═══ Exercise data ═══

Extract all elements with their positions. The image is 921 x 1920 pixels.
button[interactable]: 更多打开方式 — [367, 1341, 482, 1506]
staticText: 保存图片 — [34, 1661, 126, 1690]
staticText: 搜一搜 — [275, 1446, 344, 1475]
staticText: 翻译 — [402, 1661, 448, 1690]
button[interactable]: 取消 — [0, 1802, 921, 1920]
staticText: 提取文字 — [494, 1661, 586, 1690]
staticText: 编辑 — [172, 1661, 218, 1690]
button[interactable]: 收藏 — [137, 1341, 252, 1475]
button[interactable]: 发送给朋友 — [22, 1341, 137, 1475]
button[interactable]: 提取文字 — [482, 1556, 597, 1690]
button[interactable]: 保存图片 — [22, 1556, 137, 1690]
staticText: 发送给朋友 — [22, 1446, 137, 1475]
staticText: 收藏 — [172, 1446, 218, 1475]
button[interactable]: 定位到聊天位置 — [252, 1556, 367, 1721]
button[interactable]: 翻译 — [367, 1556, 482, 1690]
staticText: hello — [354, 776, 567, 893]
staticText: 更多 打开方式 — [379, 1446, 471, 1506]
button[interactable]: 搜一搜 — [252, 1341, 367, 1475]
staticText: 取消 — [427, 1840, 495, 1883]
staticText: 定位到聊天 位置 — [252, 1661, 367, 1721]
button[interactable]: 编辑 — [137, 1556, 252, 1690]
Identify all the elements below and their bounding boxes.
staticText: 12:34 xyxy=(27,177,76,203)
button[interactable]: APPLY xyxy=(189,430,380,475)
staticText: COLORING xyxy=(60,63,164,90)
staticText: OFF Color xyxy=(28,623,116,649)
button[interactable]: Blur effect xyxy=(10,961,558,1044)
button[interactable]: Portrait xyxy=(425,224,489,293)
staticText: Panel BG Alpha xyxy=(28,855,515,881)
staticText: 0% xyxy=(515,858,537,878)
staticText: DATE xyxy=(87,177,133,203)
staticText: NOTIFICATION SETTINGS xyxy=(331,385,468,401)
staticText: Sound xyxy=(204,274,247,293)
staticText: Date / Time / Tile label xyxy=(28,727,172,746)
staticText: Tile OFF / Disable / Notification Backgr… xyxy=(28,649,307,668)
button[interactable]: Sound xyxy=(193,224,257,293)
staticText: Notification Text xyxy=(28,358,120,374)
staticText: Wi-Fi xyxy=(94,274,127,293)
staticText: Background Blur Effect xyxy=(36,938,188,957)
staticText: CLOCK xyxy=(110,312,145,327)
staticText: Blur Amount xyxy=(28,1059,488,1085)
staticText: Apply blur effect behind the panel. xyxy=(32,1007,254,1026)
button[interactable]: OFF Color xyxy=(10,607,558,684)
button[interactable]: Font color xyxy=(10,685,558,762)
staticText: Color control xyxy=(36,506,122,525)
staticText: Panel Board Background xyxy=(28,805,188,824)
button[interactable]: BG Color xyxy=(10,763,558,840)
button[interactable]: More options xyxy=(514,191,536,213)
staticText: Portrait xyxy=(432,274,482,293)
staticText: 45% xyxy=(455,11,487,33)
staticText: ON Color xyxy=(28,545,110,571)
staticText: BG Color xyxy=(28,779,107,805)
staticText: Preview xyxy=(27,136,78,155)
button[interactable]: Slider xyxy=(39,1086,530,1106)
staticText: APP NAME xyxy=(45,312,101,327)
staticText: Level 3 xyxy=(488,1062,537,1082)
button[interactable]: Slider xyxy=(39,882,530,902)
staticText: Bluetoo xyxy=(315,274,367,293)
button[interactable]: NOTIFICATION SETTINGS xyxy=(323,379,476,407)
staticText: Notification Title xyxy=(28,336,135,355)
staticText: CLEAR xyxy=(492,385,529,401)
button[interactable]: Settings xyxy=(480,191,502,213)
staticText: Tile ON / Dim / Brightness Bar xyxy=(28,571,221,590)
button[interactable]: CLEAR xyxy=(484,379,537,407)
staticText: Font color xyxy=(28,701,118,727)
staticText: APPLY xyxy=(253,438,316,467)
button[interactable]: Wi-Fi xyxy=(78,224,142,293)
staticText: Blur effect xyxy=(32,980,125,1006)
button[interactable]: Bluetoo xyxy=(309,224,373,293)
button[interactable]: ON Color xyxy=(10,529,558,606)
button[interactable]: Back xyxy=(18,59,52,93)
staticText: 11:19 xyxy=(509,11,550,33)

═══

# [Description of the task]
Look through the material and find each line that includes "Font", then copy it.

# [Result]
button[interactable]: Font color xyxy=(10,685,558,762)
staticText: Font color xyxy=(28,701,118,727)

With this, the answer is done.